Answer:
Step-by-step explanation:
Assuming the satellite is in a circular orbit, we can use the following equations to calculate its time period, velocity, and acceleration:
Time period (T): T = 2π√(a^3/GM), where a is the radius of the orbit, G is the gravitational constant, and M is the mass of the Earth.
Velocity (v): v = √(GM/a), where G is the gravitational constant, M is the mass of the Earth, and a is the radius of the orbit.

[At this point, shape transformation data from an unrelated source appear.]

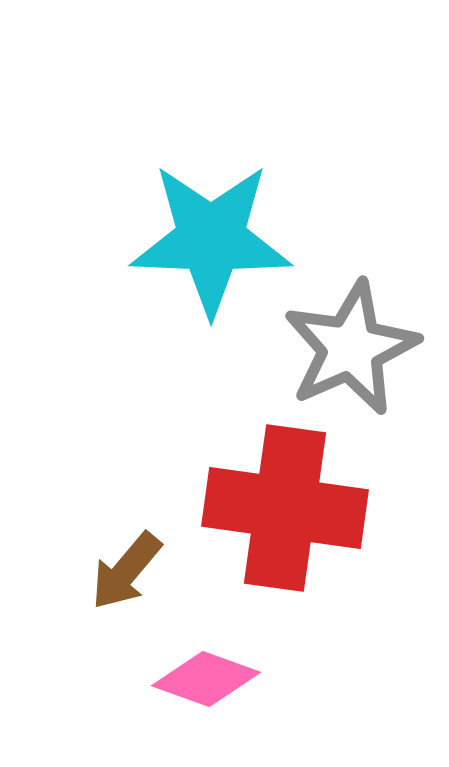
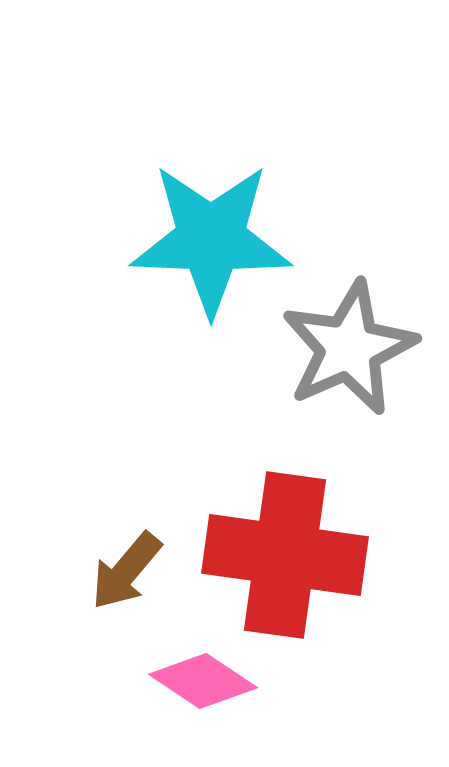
gray star: moved 2 px left
red cross: moved 47 px down
pink diamond: moved 3 px left, 2 px down; rotated 14 degrees clockwise
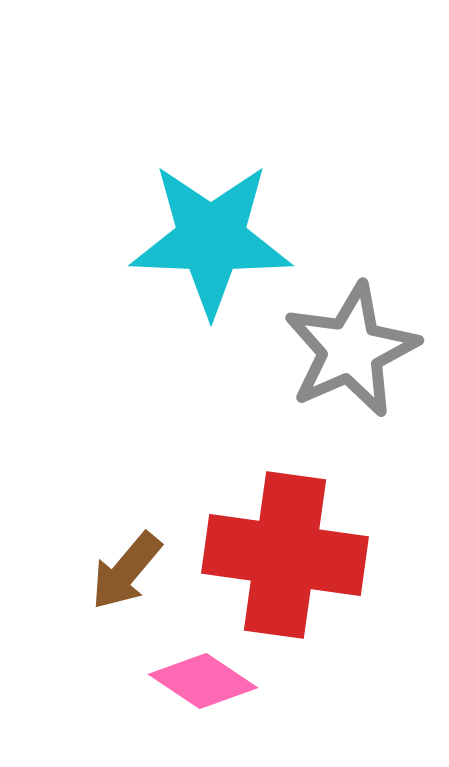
gray star: moved 2 px right, 2 px down
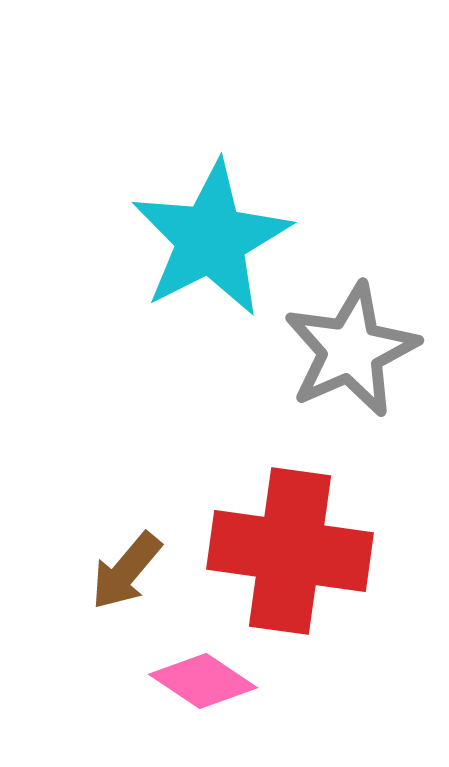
cyan star: rotated 29 degrees counterclockwise
red cross: moved 5 px right, 4 px up
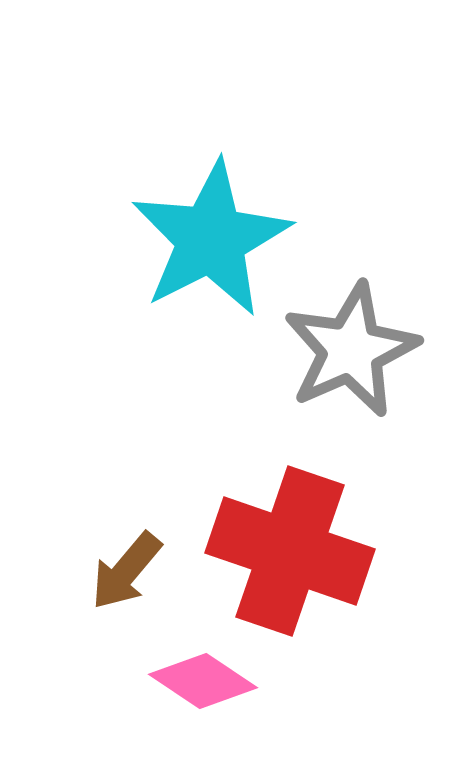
red cross: rotated 11 degrees clockwise
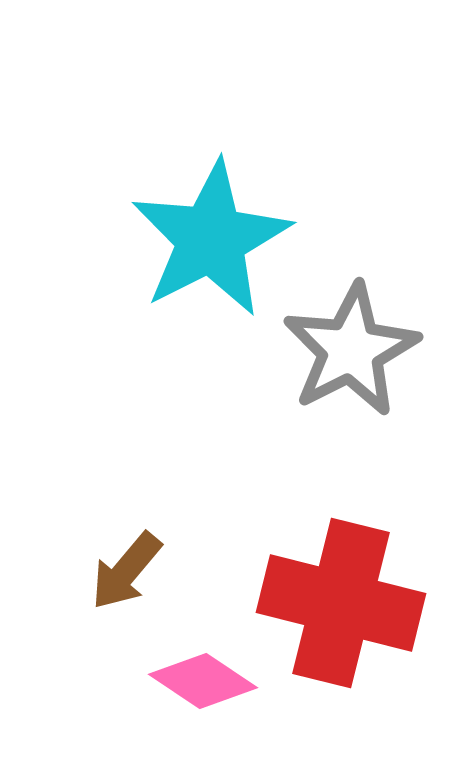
gray star: rotated 3 degrees counterclockwise
red cross: moved 51 px right, 52 px down; rotated 5 degrees counterclockwise
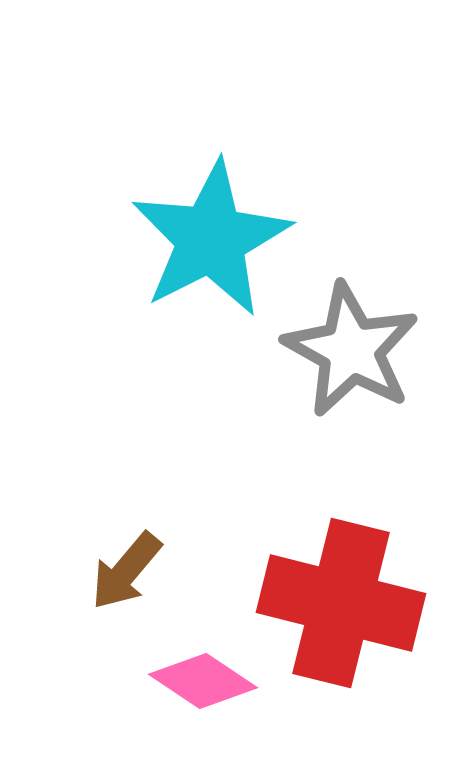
gray star: rotated 16 degrees counterclockwise
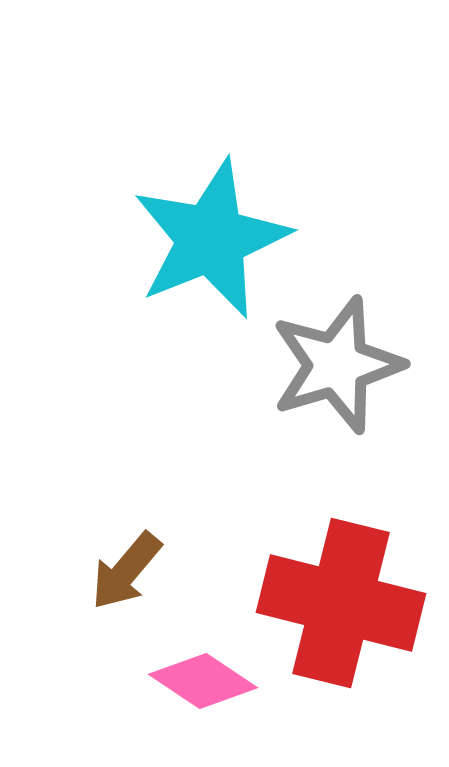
cyan star: rotated 5 degrees clockwise
gray star: moved 14 px left, 15 px down; rotated 26 degrees clockwise
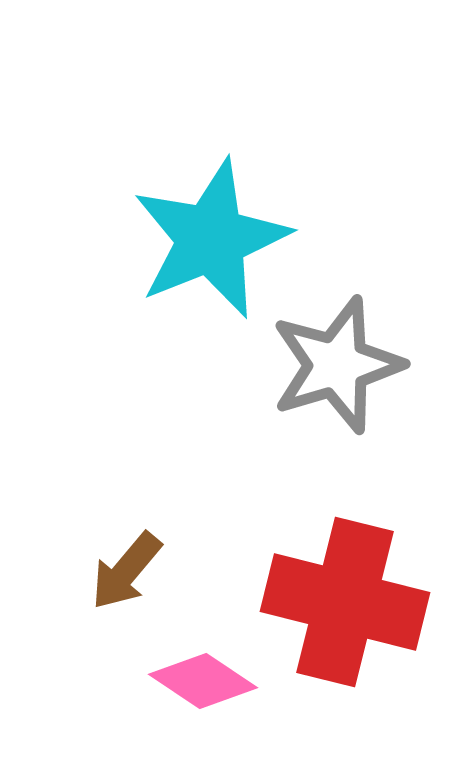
red cross: moved 4 px right, 1 px up
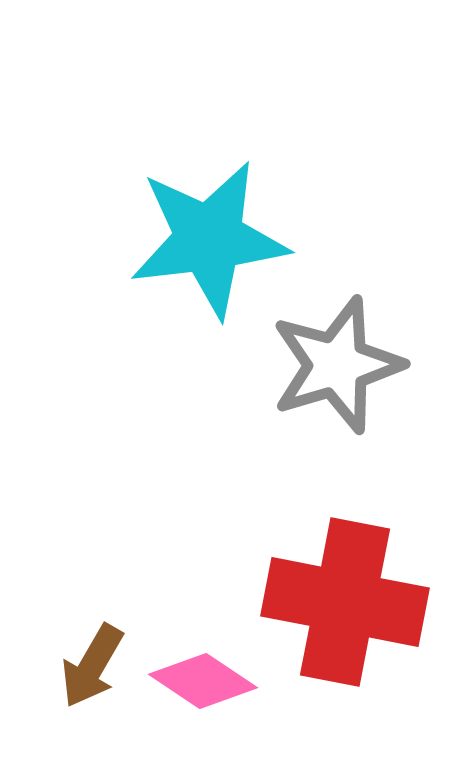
cyan star: moved 2 px left; rotated 15 degrees clockwise
brown arrow: moved 34 px left, 95 px down; rotated 10 degrees counterclockwise
red cross: rotated 3 degrees counterclockwise
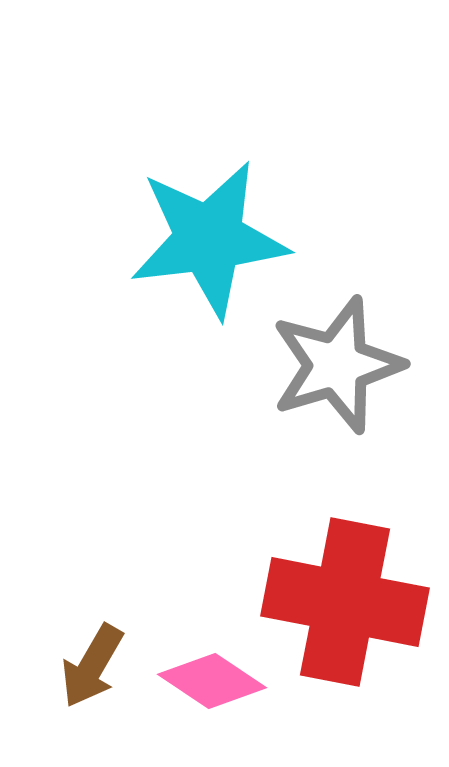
pink diamond: moved 9 px right
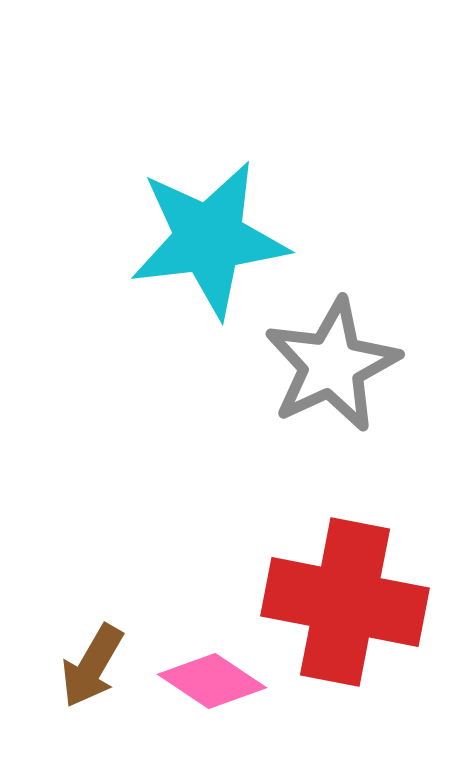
gray star: moved 5 px left; rotated 8 degrees counterclockwise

Acceleration (a): a = v^2/a, where v is the velocity and a is the radius of the orbit.
Using the given radius of the orbit (a = 49870 km = 4.987 x 10^7 m) and the known values of G and M, we can calculate the time period, velocity, and acceleration as follows:
Time period: T = 2π√(a^3/GM) = 2π√((4.987 x 10^7)^3/(6.674 x 10^-11 x 5.972 x 10^24)) = 85514 seconds.
Therefore, the time period of the satellite is approximately 23.75 hours (85514 seconds / 3600 seconds per hour).
Velocity: v = √(GM/a) = √((6.674 x 10^-11 x 5.972 x 10^24)/(4.987 x 10^7)) = 3074.4 m/s.
Therefore, the velocity of the satellite is approximately 3074.4 m/s.
Acceleration: a = v^2/a = (3074.4 m/s)^2/4.987 x 10^7 m = 0.190 m/s^2.
Therefore, the acceleration of the satellite is approximately 0.190 m/s^2.